The Biden administration announced Tuesday it will implement a student loan rule change that it says will eliminate student debt for roughly 40,000 borrowers while an additional 3.6 million will see significant forgiveness.
The Department of Education (DOE) is changing how payments are distributed through the income-driven repayment (IDR) plan, a repayment program that allows borrowers to pay off their loans based on their income if their debt is higher than their annual earnings, the DOE announced in a press release. Certain borrowers may see their loans entirely forgiven after 20 to 25 years of monthly payments.
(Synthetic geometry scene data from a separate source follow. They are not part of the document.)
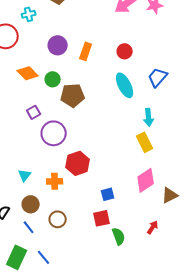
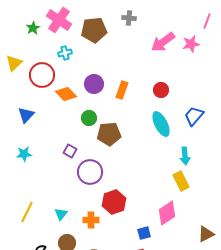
orange diamond: (28, 73) -> (66, 94), moved
purple square: (34, 112) -> (70, 151), turned -32
pink diamond: (146, 180) -> (167, 213), moved

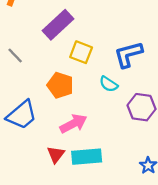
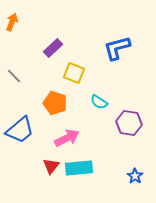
purple rectangle: (58, 25) -> (53, 48), size x0.7
blue L-shape: (128, 54) -> (117, 48), moved

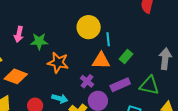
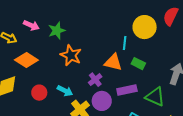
yellow circle: (89, 27) -> (145, 27), moved
pink arrow: (19, 34) -> (31, 25), moved, turned -91
green star: (39, 41) -> (57, 31), turned -30
green rectangle: (126, 56) -> (138, 64), turned 64

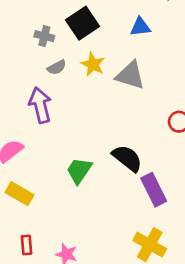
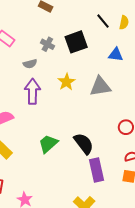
yellow star: (93, 64) -> (67, 82), moved
gray semicircle: (57, 67) -> (30, 64), moved
gray triangle: (130, 75) -> (100, 86), turned -40

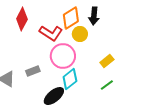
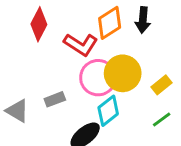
yellow circle: (80, 34) -> (123, 73), moved, size x1.6

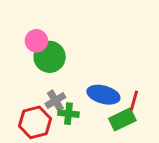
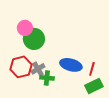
green rectangle: (122, 119) -> (94, 86), moved
red hexagon: (35, 122) -> (21, 67), moved

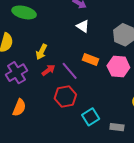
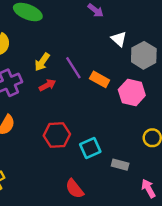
white triangle: (83, 26) -> (119, 39), moved
purple line: (70, 71) -> (73, 68), moved
red hexagon: (65, 97) -> (57, 135), moved

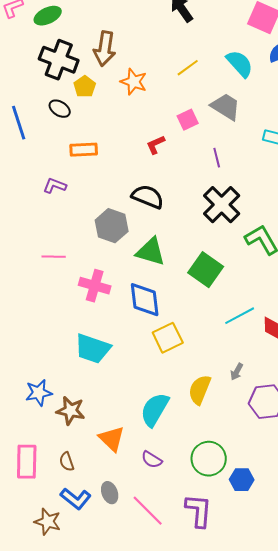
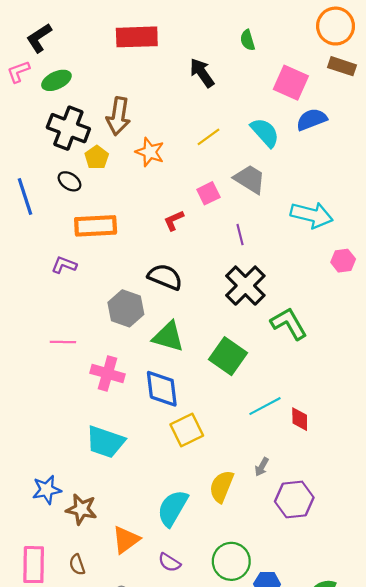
orange rectangle: (84, 150) -> (96, 226), size x1.4
orange triangle: (112, 439) -> (126, 540), turned 40

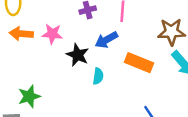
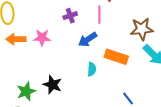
black star: (78, 55) -> (52, 85), moved
cyan semicircle: (98, 76) -> (92, 69), moved

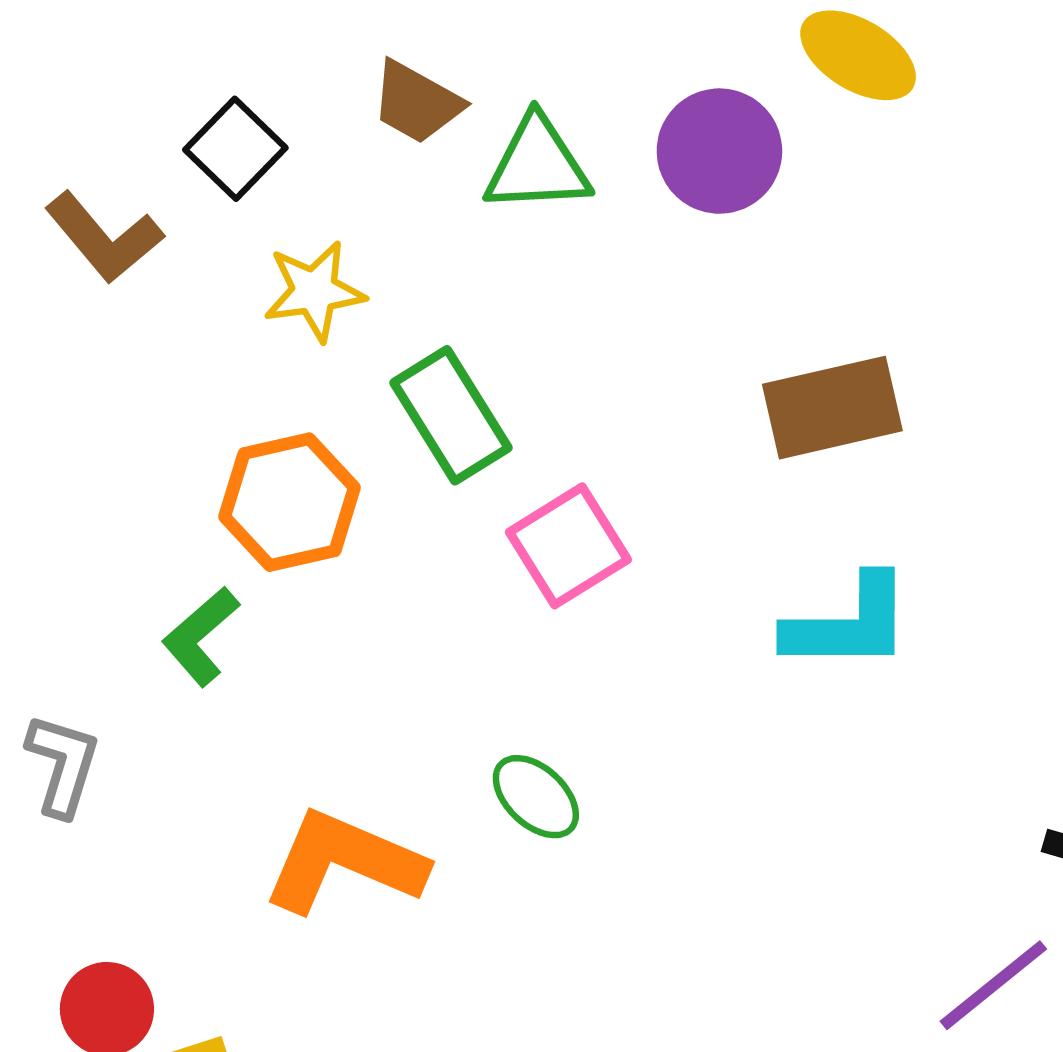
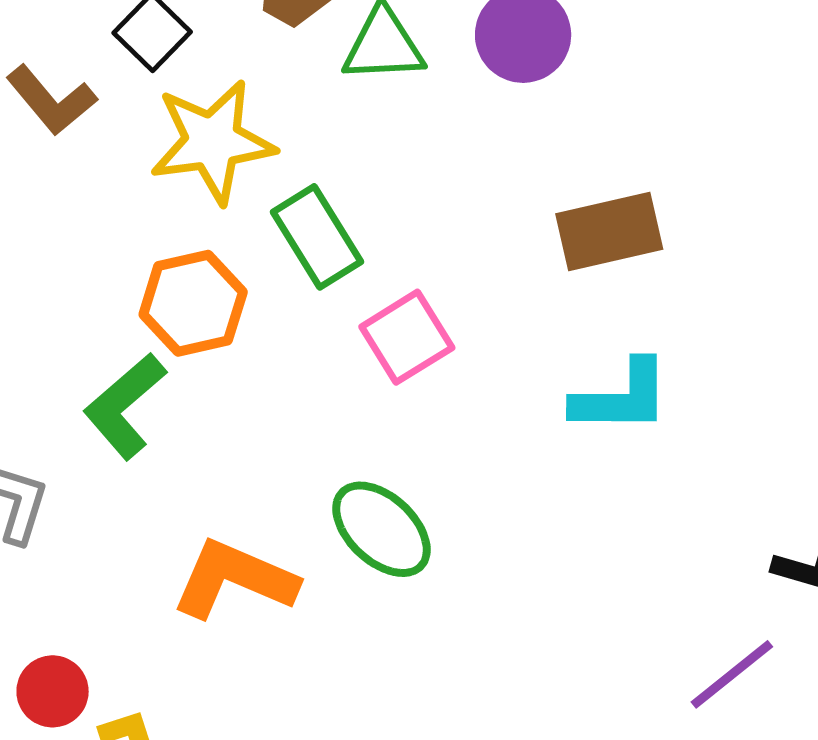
yellow star: (314, 291) -> (212, 142), size x1.6
green L-shape: (201, 636) -> (125, 406), size x1.4
green ellipse: (536, 797) -> (381, 529), size x1.5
“Student loans were never meant to be a life sentence, but it’s certainly felt that way for borrowers locked out of debt relief they’re eligible for,” Secretary of Education Miguel Cardona said in a press release. “Today, the Department of Education will begin to remedy years of administrative failures that effectively denied the promise of loan forgiveness to certain borrowers enrolled in IDR plans.”
The changes will impact at least 3.6 million borrowers who will see three years of credit toward loan forgiveness, the DOE estimated, while 40,000 borrowers will see their debt entirely cancelled.
“These actions once again demonstrate the Biden-Harris administration’s commitment to delivering meaningful debt relief and ensuring federal student loan programs are administered fairly and effectively,” Cardona added.
The Biden Administration previously said it was considering a pause on student loan payments through Aug. 31, extending the moratorium which would impact 43 million Americans who owe a combined $1.6 trillion.
The DOE will also end “forbearance steering,” which is when borrowers are forced into forbearance without being informed about other alternative payment systems, like IDR, according to the press release. Student loan forbearance allows users to temporarily suspend or lower loan payments within a one-year time frame.
The DOE will consider how the IDR repayments are distributed and will give an IDR credit to those borrowers who ended up in forbearance, according to the press release.
“These actions are part of the Department’s commitment to address historical failures in the administration of the federal student loan program and support student loan borrowers through the pandemic,” the press release read. “They also help address the impact of the COVID-19 pandemic on borrowers with lower incomes and high debt loads.”